Well, there's much, much more to see at Dollywood, including the Southern Gospel Hall of Fame and Musuem, other stage shows, many more craftsmen and shops, crafts lessons, other rides and exhibits, but time was running late, so we had to go. Of course, on your way out, you pass through the largest gift shop, The Butterfly Emporium, which features a wide variety of Dolly and Smoky Mountain items as well as a butterfly exhibit (although I didn't see any butterflies in there when I stopped by).

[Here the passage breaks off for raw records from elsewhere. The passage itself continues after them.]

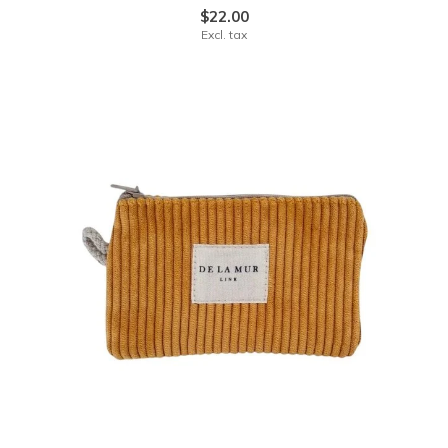
$22.00
Excl. tax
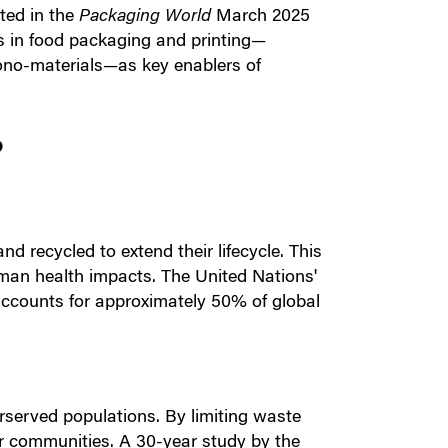
cted in the
Packaging World
March 2025
ns in food packaging and printing—
mono-materials—as key enablers of
?
d recycled to extend their lifecycle. This
an health impacts. The United Nations'
accounts for approximately 50% of global
erserved populations. By limiting waste
oor communities. A 30-year study by the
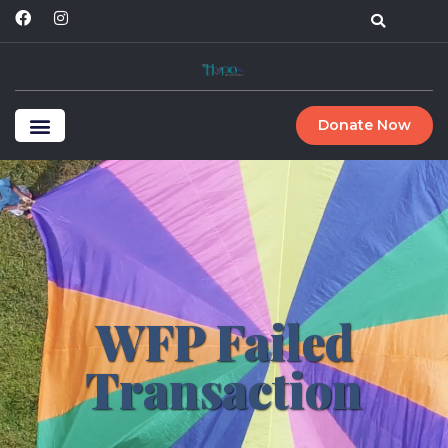
Donate Now
WFP Failed
Transaction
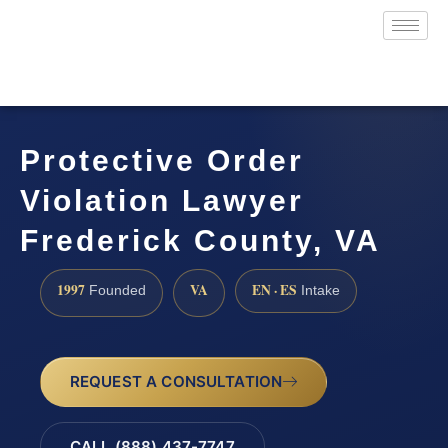
Protective Order
Violation Lawyer
Frederick County, VA
1997
VA
EN · ES
Founded
Intake
REQUEST A CONSULTATION
CALL (888) 437-7747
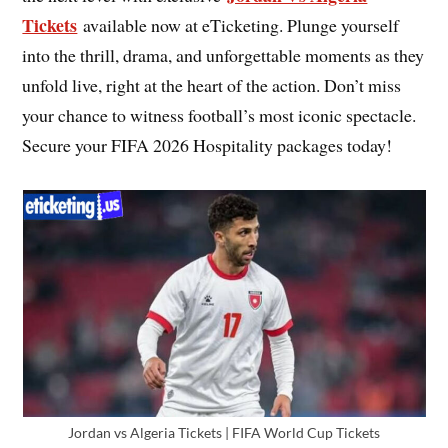
Tickets
available now at eTicketing. Plunge yourself
into the thrill, drama, and unforgettable moments as they
unfold live, right at the heart of the action. Don’t miss
your chance to witness football’s most iconic spectacle.
Secure your FIFA 2026 Hospitality packages today!
Jordan vs Algeria Tickets | FIFA World Cup Tickets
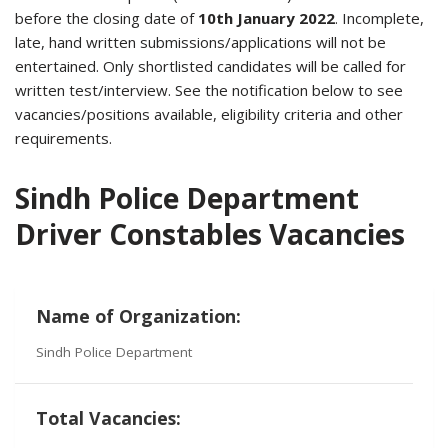
before the closing date of
10th January 2022
. Incomplete,
late, hand written submissions/applications will not be
entertained. Only shortlisted candidates will be called for
written test/interview. See the notification below to see
vacancies/positions available, eligibility criteria and other
requirements.
Sindh Police Department
Driver Constables Vacancies
Name of Organization:
Sindh Police Department
Total Vacancies:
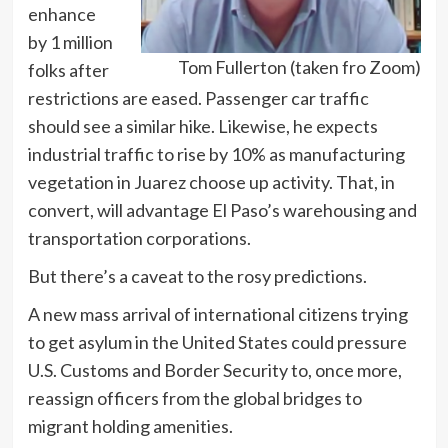
enhance
by 1 million
Tom Fullerton (taken fro Zoom)
folks after
restrictions are eased. Passenger car traffic
should see a similar hike. Likewise, he expects
industrial traffic to rise by 10% as manufacturing
vegetation in Juarez choose up activity. That, in
convert, will advantage El Paso’s warehousing and
transportation corporations.
But there’s a caveat to the rosy predictions.
A new mass arrival of international citizens trying
to get asylum in the United States could pressure
U.S. Customs and Border Security to, once more,
reassign officers from the global bridges to
migrant holding amenities.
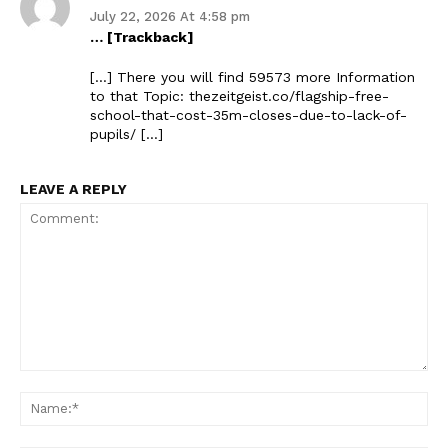
July 22, 2026 At 4:58 pm
… [Trackback]
[…] There you will find 59573 more Information
to that Topic: thezeitgeist.co/flagship-free-
school-that-cost-35m-closes-due-to-lack-of-
pupils/ […]
LEAVE A REPLY
The Zeitgeist
Comment:
Na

On Saturday, we drove down to the Great Smoky Mountains National Park. America's most popular national park, with more than 10 million visitors annually, it holds spectacular views of the lush mountains and valleys. On the way in, we also stopped in Gatlinburg to eat, look in a few shops and tour the Ripley's Believe It or Not Museum.

In the national park, we hiked down a trail and found a secluded area to catch a private swim in one of the FREEZING mountain streams. We stopped to admire the sights of the mountain tops. We even made a stop at the adjoining Cherokee reservation on the North Carolina side. Late in the day, we made the very difficult half-mile trek on a 45-degree angle up Clingman's Dome, at 6,642 feet the highest point in Tennessee and second-highest site east of the Mississippi, to catch a beautiful sunset over the peaks of the cloud-draped Smokies and rest in the cool low-50s air.

On Sunday, we drove out to Sevierville to see the statue of Dolly on the lawn of the county courthouse before heading home. We thought about staying another day to return to Dollywood, but we knew we needed to get back to Mississippi. However, I know we'll return soon for another glorious time in Dolly's land!